**EXERCISE OBJECTIVE:**
This exercise asks for every line of the material that contains the word "Dental".

◇ ◇ ◇ ◇ ◇ ◇ ◇

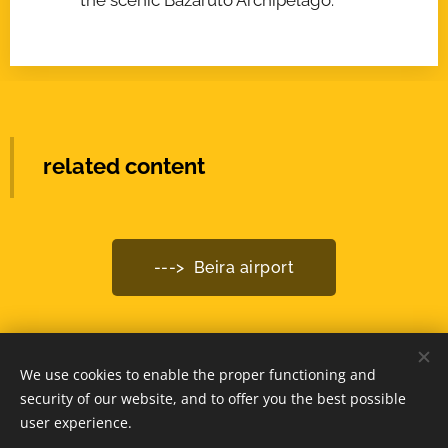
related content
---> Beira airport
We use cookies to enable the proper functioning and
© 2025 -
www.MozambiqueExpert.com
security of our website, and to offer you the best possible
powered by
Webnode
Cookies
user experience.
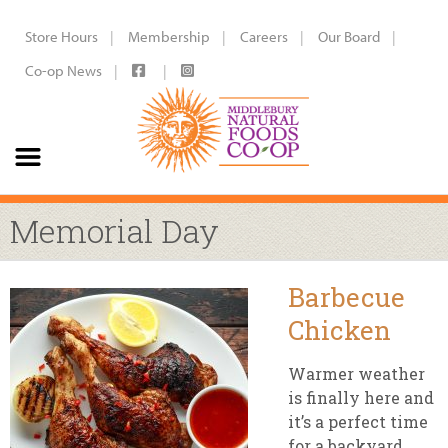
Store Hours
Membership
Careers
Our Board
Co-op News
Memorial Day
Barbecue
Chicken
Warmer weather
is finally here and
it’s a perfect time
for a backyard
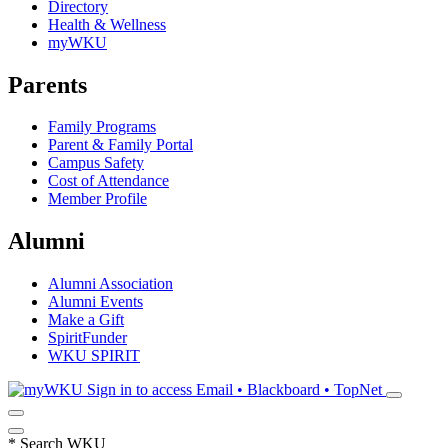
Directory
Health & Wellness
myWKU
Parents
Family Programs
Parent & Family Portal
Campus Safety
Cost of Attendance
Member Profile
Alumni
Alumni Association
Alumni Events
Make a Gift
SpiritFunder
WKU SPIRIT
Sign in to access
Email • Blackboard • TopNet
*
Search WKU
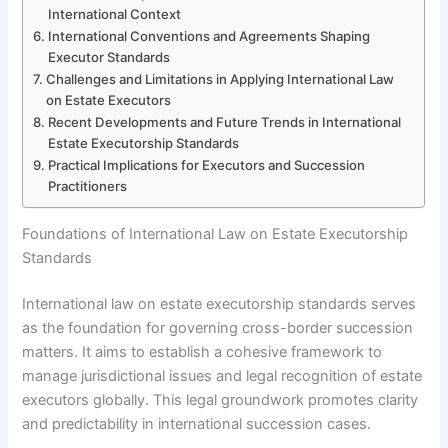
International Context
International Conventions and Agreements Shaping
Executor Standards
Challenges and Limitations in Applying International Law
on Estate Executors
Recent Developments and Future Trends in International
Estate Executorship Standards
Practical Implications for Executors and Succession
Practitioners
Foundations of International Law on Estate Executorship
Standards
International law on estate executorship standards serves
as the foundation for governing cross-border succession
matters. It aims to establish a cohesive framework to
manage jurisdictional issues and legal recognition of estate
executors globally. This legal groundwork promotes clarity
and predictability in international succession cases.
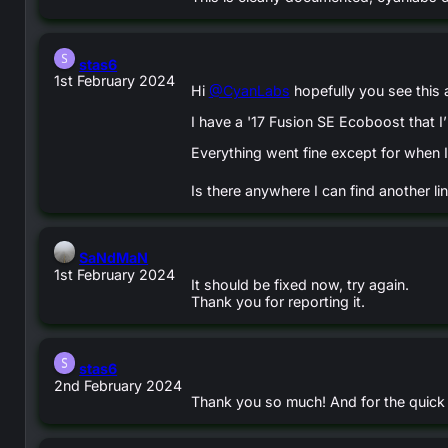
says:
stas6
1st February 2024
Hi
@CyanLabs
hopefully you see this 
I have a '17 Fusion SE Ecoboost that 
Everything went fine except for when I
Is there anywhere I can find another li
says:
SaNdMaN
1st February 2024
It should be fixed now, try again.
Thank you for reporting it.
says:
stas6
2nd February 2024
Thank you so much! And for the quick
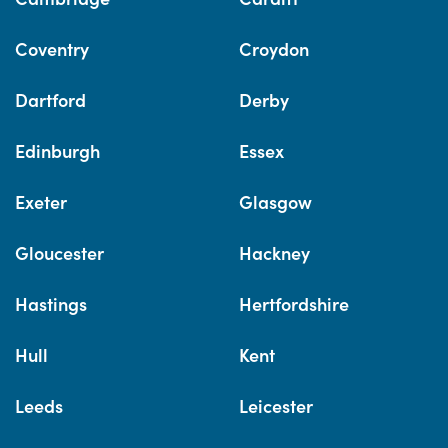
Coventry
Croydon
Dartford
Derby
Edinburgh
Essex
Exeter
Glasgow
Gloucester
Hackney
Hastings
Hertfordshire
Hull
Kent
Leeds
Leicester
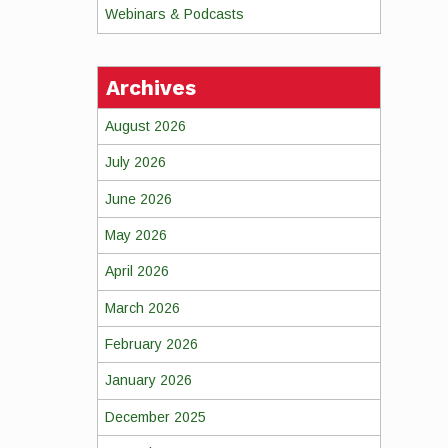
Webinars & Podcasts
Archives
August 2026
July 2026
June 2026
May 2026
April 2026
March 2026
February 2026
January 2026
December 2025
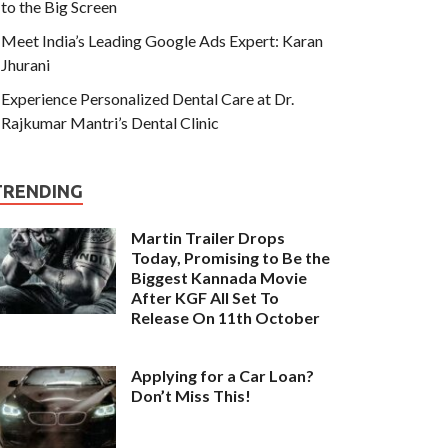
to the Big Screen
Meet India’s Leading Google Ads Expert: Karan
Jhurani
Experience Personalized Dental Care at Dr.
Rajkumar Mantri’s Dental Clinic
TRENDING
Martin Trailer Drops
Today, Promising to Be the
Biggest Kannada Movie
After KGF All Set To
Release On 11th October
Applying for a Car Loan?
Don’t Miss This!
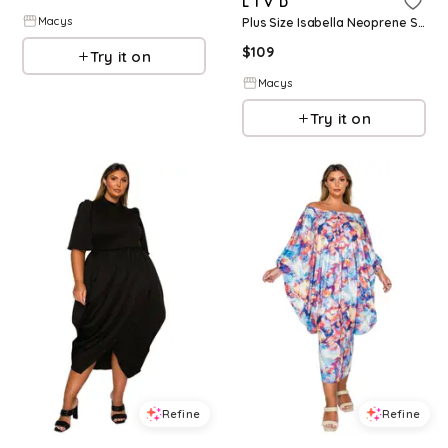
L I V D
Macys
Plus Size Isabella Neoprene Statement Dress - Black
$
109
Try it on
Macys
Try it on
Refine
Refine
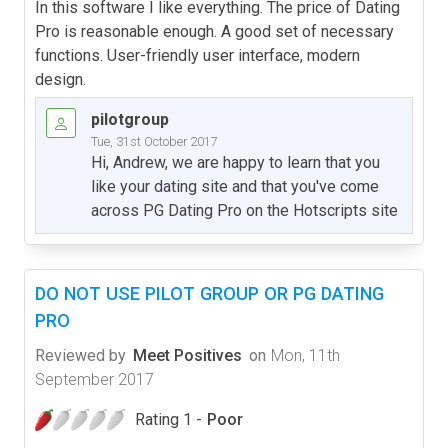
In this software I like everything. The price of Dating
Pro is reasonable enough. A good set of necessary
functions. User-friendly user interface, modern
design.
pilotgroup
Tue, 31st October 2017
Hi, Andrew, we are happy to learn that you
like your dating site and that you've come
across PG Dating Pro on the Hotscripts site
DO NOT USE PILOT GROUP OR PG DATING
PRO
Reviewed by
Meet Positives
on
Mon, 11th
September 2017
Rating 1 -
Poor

◇ ◇ ◇ ◇ ◇ ◇ ◇

**ANSWER SPACE:**
Experience Personalized Dental Care at Dr.
Rajkumar Mantri’s Dental Clinic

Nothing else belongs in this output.